I am dealing with a data set consists of 13 features and 550068 rows. I did k-fold cross validation and selected k value as 10, and then selected the best model which has least root mean square error in my case the model is Gradient boosting regressor. Then I did hyperparameter tuning here is my code:

from sklearn.ensemble GradientBoostingRegressor
gradientboost = GradientBoostingRegressor(n_estimators = 300)
from sklearn.model_selection import RandomizedSearchCV
loss = ['ls', 'lad', 'huber']
n_estimators = [100, 500, 900, 1100, 1500]
max_depth = [2, 3, 5, 10, 15]
min_samples_leaf = [1, 2, 4, 6, 8] 
min_samples_split = [2, 4, 6, 10]
max_features = ['auto', 'sqrt', 'log2', None]

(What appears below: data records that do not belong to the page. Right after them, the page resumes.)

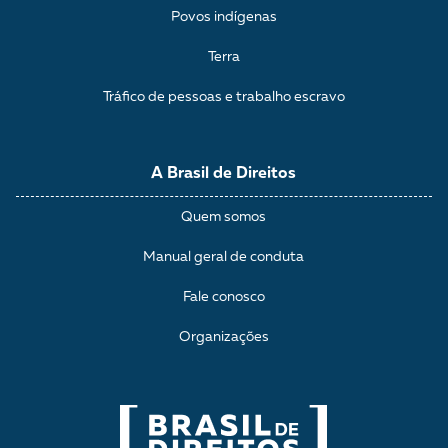
Povos indígenas
Terra
Tráfico de pessoas e trabalho escravo
A Brasil de Direitos
Quem somos
Manual geral de conduta
Fale conosco
Organizações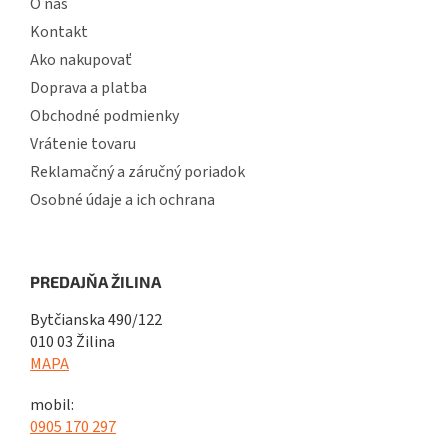
O nás
Kontakt
Ako nakupovať
Doprava a platba
Obchodné podmienky
Vrátenie tovaru
Reklamačný a záručný poriadok
Osobné údaje a ich ochrana
PREDAJŇA ŽILINA
Bytčianska 490/122
010 03 Žilina
MAPA
mobil:
0905 170 297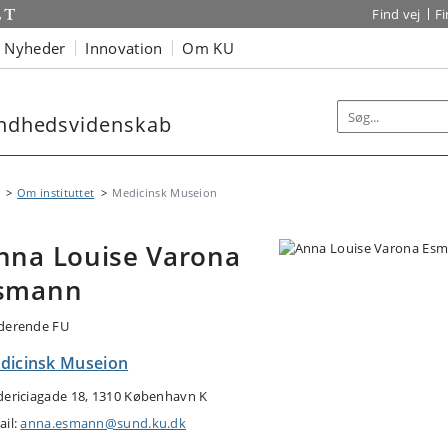
Find vej
F
Nyheder
Innovation
Om KU
sundhedsvidenskab
Om instituttet
Medicinsk Museion
nna Louise Varona
smann
derende FU
dicinsk Museion
dericiagade 18, 1310 København K
ail:
anna.esmann@sund.ku.dk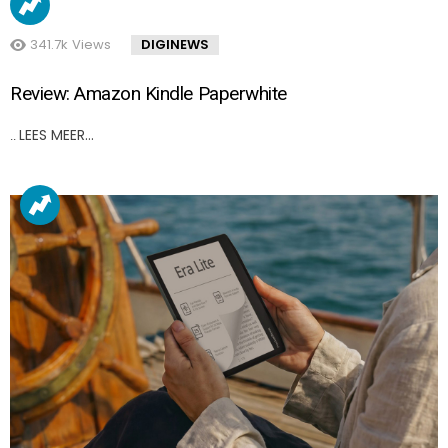
341.7k
Views
DIGINEWS
Review: Amazon Kindle Paperwhite
LEES MEER…
..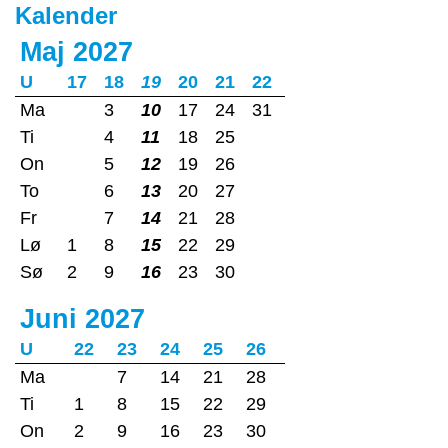
Kalender
Maj 2027
U
17
18
19
20
21
22
Ma
3
10
17
24
31
Ti
4
11
18
25
On
5
12
19
26
To
6
13
20
27
Fr
7
14
21
28
Lø
1
8
15
22
29
Sø
2
9
16
23
30
Juni 2027
U
22
23
24
25
26
Ma
7
14
21
28
Ti
1
8
15
22
29
On
2
9
16
23
30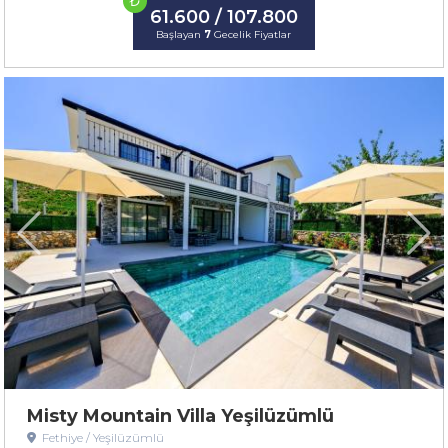
₺
61.600 / 107.800
Başlayan
7
Gecelik Fiyatlar
Misty Mountain Villa Yeşilüzümlü
Fethiye / Yeşilüzümlü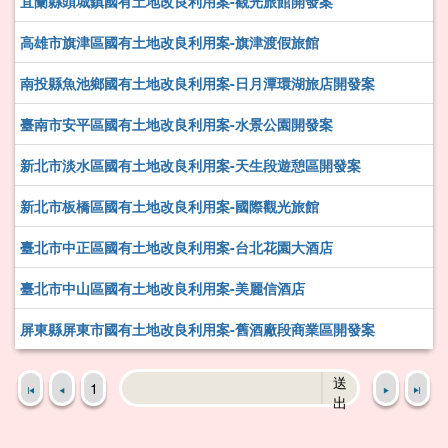
宜蘭縣頭城鎮國有土地改良利用案-觀光旅館開發案
高雄市旗津區國有土地改良利用案-旗津渡假旅館
南投縣魚池鄉國有土地改良利用案-日月潭環湖旅店開發案
臺南市安平區國有土地改良利用案-水景公園開發案
新北市淡水區國有土地改良利用案-天生段遊憩區開發案
新北市板橋區國有土地改良利用案-國際觀光旅館
臺北市中正區國有土地改良利用案-台北花園大酒店
臺北市中山區國有土地改良利用案-美麗信酒店
屏東縣屏東市國有土地改良利用案-舊酒廠段商業區開發案
送
1
出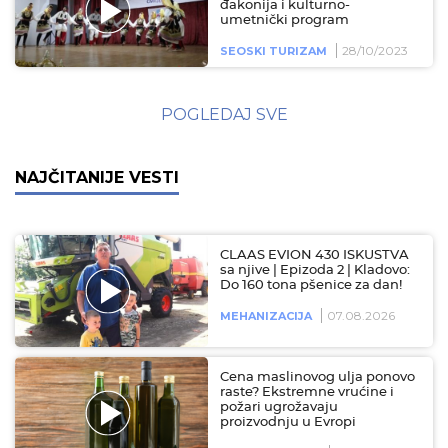
đakonija i kulturno-
umetnički program
28/10/2023
SEOSKI TURIZAM
POGLEDAJ SVE
NAJČITANIJE VESTI
CLAAS EVION 430 ISKUSTVA
sa njive | Epizoda 2 | Kladovo:
Do 160 tona pšenice za dan!
07.08.2026
MEHANIZACIJA
Cena maslinovog ulja ponovo
raste? Ekstremne vrućine i
požari ugrožavaju
proizvodnju u Evropi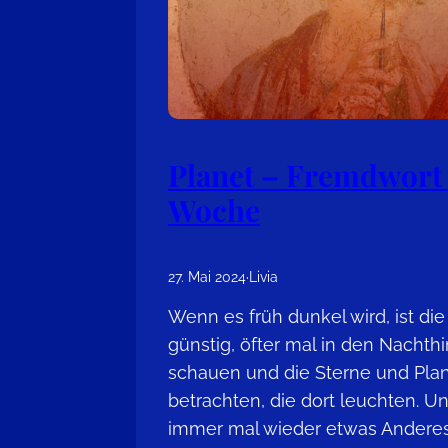
Planet – Fremdwort
Woche
27. Mai 2024
·
Livia
Wenn es früh dunkel wird, ist di
günstig, öfter mal in den Nacht
schauen und die Sterne und Pla
betrachten, die dort leuchten. Un
immer mal wieder etwas Anderes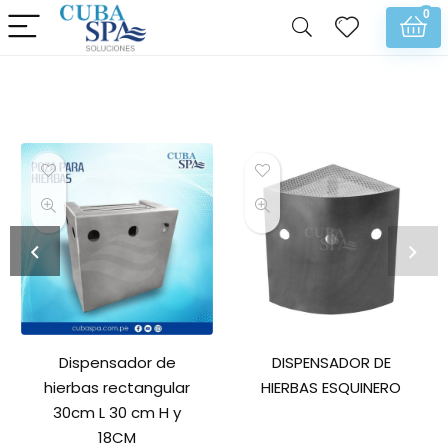
0
Dispensador de
DISPENSADOR DE
hierbas rectangular
HIERBAS ESQUINERO
30cm L 30 cm H y
18CM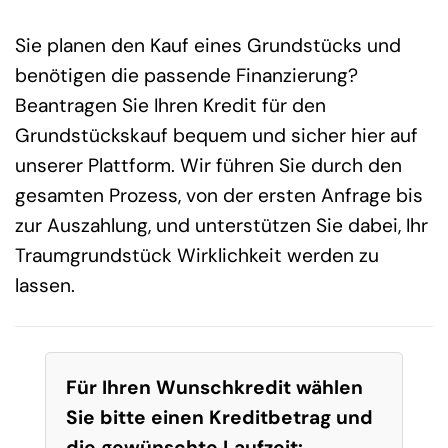
Sie planen den Kauf eines Grundstücks und
benötigen die passende Finanzierung?
Beantragen Sie Ihren Kredit für den
Grundstückskauf bequem und sicher hier auf
unserer Plattform. Wir führen Sie durch den
gesamten Prozess, von der ersten Anfrage bis
zur Auszahlung, und unterstützen Sie dabei, Ihr
Traumgrundstück Wirklichkeit werden zu
lassen.
Für Ihren Wunschkredit wählen
Sie bitte einen Kreditbetrag und
die gewünschte Laufzeit: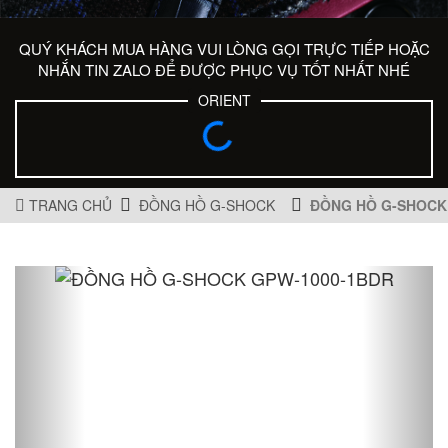
QUÝ KHÁCH MUA HÀNG VUI LÒNG GỌI TRỰC TIẾP HOẶC
NHẮN TIN ZALO ĐỂ ĐƯỢC PHỤC VỤ TỐT NHẤT NHÉ
ORIENT
TRANG CHỦ
ĐỒNG HỒ G-SHOCK
ĐỒNG HỒ G-SHOCK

# Define the grid of hyperparameters to search
hyperparameter_grid = {'loss': loss,
    'n_estimators': n_estimators,
    'max_depth': max_depth,
    'min_samples_leaf': min_samples_leaf,
    'min_samples_split': min_samples_split,
    'max_features': max_features}

# Set up the random search with 4-fold cross validation
random_cv = RandomizedSearchCV(estimator=gradientboost,
            param_distributions=hyperparameter_grid,
            cv=4, n_iter=50,
            scoring = 'neg_mean_absolute_error',n_jobs = 4,
            verbose = 5, 
            return_train_score = True,
            random_state=42)
random_cv.fit(features,target)

its taking a lot of time for hyperparameter tuning it almost took 48 hours but not yet completed.I tried different different n_jobs and n_iters and cv values but the process is not speeding up.enter image description here.I also divided my dataset into 5 equal parts and tried parameter tuning on single part

dataframe_splits = np.array_split(dataframe, 5)
features = dataframe_splits[0].drop(columns= 
['Purchase','User_ID', 'Product_ID'])
target = dataframe_splits[0]['Purchase']

But it is not working. It's taking a lot of time for single part also. I am using windows10 os and processor intel i5 7th generation.can any one help me to figure out this problem. Thanks in advance.


Solution

  • It's a combination of couple of things:

    • having half a million samples,
    • using gradient boosting with lot's of ensembles,
    • having a big search grid generally
    • doing 10 fold k validation.

    Training such thing on a local machine will not get you far. If you are not training a production grade model(but more like a side or university project), try these things:

    • make your sample much smaller (say 10k samples),
    • try to get a good understanding of what each hyperpameter does and how gradient boosting works. For example in your grid the loss function you use is not going make such a huge difference, whereas you are missing a very important parameter 'learning_rate'. Same goes for 'max_features' - 'auto' and 'none' do the same thing essentially, and it's a good idea to try to experiment with some floats there.
    • tune less parameters. Currently you are sampling 50 out of 3 * 5 * 5 * 5 * 4 * 4 = 6000 possible combinations. You could start with a smaller grid (say 100/200 possible combinations) and sample less combinations, see what parameters make the biggest change and then try to fine tune them, couple at a time, but not all at a time. The most expensive parameter there is 'n_estimators', since it puts 'n_estimators' trees together into an ensemble to form a full model. Finding an approx number of estimators that are on the edge of 'bias/variance' trade-off first and then putting it into the grid would be a good start.
    • decrease the number of k to 8 or even 5, this should reduce the running time drastically straight away.

    If you are doing it for a production scale and want to use the whole dataset, you would need to get some extra powerful computational resources, such as a Virtual Machine and/or use a different package for training gradient boosted trees, such as xgboost or LightGBM. Both of those should support GPU training, so if you have a CUDA GPU you can use it as well.